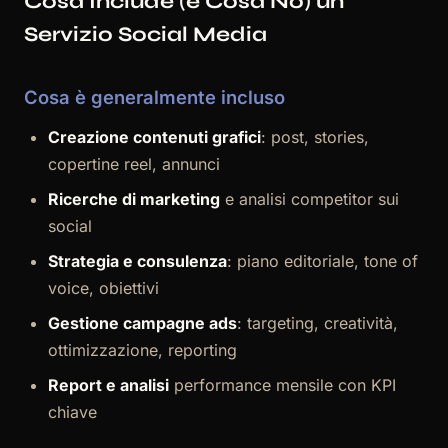
Cosa Include (e Cosa No) un
Servizio Social Media
Cosa è generalmente incluso
Creazione contenuti grafici
: post, stories,
copertine reel, annunci
Ricerche di marketing
e analisi competitor sui
social
Strategia e consulenza
: piano editoriale, tone of
voice, obiettivi
Gestione campagne ads
: targeting, creatività,
ottimizzazione, reporting
Report e analisi
performance mensile con KPI
chiave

# Task details
Retype the full listing above precisely. Exclude each picture you find in it.

# Result of the exercise
Cosa Include (e Cosa No) un
Servizio Social Media
Cosa è generalmente incluso
Creazione contenuti grafici
: post, stories,
copertine reel, annunci
Ricerche di marketing
e analisi competitor sui
social
Strategia e consulenza
: piano editoriale, tone of
voice, obiettivi
Gestione campagne ads
: targeting, creatività,
ottimizzazione, reporting
Report e analisi
performance mensile con KPI
chiave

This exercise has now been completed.